Empowering Southeast Asia's Green Future: The Vital Role of the ASEAN Power Grid in Regional Energy

20 Feb 2024
Authors: Nadhilah Shani and Peter du Pont
Authoring Organisation: ACE
Posted At: 02-2024

Power Interconnectivity: The Keystone of Southeast Asia's Energy Transition

Editor's note: This blog is one in a series of monthly contributions by regional and international authors on their work promoting and supporting the acceleration of the Energy Transition in the Southeast Asia Region.

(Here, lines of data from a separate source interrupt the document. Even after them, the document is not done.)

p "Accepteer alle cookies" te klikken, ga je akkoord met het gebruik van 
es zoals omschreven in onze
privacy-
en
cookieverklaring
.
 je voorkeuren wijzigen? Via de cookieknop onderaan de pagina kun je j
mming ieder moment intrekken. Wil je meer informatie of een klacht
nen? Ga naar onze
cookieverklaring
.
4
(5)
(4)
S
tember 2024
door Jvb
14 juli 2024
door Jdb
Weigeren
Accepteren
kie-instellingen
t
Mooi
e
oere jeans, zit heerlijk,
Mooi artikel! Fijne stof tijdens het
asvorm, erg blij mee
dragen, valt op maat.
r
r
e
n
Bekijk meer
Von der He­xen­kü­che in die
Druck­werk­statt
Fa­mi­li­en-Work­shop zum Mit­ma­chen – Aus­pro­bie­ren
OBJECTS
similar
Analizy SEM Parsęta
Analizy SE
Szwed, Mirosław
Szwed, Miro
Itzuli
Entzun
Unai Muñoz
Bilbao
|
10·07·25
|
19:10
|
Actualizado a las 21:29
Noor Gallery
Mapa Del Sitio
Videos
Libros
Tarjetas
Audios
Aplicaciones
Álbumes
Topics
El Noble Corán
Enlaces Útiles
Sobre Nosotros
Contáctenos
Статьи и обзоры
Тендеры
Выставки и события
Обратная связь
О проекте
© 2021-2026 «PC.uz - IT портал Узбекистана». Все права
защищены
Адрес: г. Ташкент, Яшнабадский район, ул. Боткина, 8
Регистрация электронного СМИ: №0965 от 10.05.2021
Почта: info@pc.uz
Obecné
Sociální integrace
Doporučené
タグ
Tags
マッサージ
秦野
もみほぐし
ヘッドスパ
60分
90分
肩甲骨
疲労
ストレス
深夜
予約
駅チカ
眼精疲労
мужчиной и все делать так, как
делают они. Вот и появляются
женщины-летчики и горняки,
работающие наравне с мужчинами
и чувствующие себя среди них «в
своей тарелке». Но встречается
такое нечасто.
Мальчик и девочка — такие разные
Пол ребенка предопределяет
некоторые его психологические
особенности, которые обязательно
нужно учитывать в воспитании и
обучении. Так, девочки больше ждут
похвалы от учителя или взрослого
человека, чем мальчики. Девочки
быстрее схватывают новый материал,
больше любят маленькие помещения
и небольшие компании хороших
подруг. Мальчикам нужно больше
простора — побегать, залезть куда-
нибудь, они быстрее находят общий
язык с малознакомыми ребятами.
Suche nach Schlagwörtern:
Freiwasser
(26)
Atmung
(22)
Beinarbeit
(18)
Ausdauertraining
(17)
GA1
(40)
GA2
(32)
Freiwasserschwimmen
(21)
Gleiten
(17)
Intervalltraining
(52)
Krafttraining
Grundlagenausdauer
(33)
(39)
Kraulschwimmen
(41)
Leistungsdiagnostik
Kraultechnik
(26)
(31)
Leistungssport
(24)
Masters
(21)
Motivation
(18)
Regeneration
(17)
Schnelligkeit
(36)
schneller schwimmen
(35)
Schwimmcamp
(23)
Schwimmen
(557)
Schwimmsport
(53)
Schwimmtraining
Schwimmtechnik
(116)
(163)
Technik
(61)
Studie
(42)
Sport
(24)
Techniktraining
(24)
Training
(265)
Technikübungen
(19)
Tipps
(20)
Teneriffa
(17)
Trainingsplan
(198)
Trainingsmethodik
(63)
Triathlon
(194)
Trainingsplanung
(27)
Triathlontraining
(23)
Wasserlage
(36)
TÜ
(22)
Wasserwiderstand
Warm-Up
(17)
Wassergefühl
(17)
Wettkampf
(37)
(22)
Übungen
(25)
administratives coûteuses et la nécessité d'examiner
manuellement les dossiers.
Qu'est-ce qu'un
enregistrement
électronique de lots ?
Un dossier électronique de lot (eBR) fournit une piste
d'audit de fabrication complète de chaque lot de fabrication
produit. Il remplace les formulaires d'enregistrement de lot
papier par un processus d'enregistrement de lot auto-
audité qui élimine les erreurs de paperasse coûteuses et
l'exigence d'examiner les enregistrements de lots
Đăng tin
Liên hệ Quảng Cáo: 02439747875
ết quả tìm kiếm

Nadhilah Shani, Power and Renewable Energy Policy Expert, and Senior Research Analyst on Power at ASEAN Centre for Energy 

Peter du Pont, Ph.D.,Co-Founder and Co-CEO of Asia Clean Energy Partners

In Southeast Asia, the shift towards sustainable energy is more than a goal—it's a necessity. Amid this backdrop, power interconnectivity emerges as a cornerstone, not just facilitating but accelerating the region's Energy Transition. And in particular, the ASEAN Power Grid (APG) initiative stands at the forefront of this movement, a manifestation of the collective resolve of the ASEAN community (governments, the private sector and the people) to embrace a greener future for the region.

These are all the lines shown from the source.